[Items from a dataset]
------------------------
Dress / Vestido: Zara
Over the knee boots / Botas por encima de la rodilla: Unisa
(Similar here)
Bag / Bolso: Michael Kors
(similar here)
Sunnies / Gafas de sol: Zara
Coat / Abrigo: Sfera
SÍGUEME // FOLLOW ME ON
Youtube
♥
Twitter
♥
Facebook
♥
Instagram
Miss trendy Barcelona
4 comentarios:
------------------------
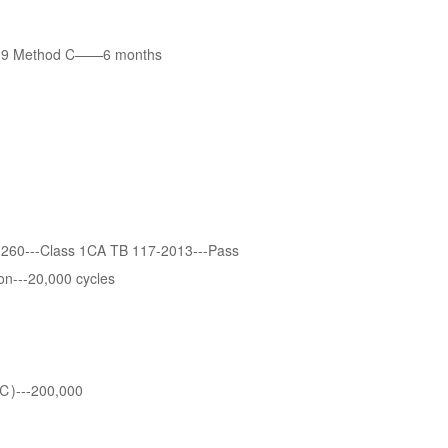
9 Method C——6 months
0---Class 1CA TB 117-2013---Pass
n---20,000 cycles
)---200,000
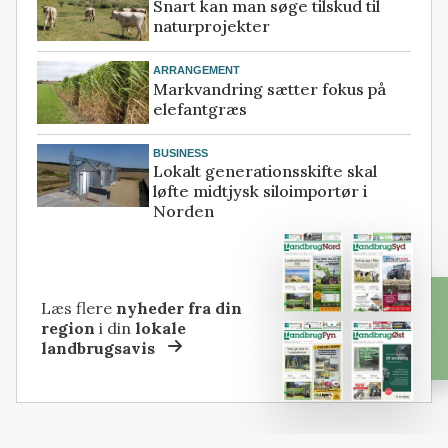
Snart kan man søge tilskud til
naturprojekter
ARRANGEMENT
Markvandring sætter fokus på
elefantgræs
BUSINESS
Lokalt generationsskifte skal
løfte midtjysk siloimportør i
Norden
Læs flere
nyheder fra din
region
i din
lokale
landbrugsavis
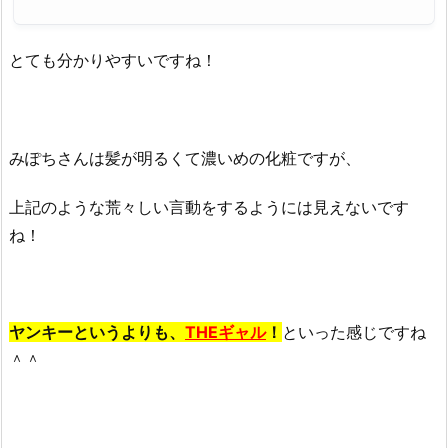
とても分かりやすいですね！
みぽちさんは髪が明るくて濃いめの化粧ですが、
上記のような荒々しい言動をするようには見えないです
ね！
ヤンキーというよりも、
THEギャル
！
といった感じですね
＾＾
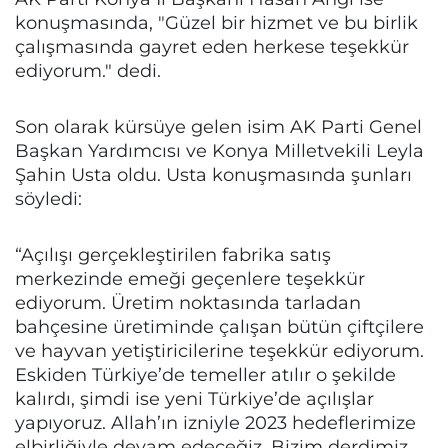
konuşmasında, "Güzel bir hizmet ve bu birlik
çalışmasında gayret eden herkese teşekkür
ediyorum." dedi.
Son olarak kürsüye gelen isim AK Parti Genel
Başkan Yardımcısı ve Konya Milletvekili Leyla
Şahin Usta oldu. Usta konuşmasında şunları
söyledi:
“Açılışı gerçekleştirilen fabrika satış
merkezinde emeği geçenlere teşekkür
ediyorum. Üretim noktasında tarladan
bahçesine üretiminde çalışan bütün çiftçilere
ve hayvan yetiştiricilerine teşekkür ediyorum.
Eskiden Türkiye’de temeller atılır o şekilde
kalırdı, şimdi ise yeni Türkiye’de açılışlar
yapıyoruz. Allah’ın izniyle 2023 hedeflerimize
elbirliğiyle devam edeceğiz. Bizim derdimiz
------------------------
Every line of the data that includes the word "teşekkür" should be copied.

▶ _Response to this exercise_:
çalışmasında gayret eden herkese teşekkür
merkezinde emeği geçenlere teşekkür
ve hayvan yetiştiricilerine teşekkür ediyorum.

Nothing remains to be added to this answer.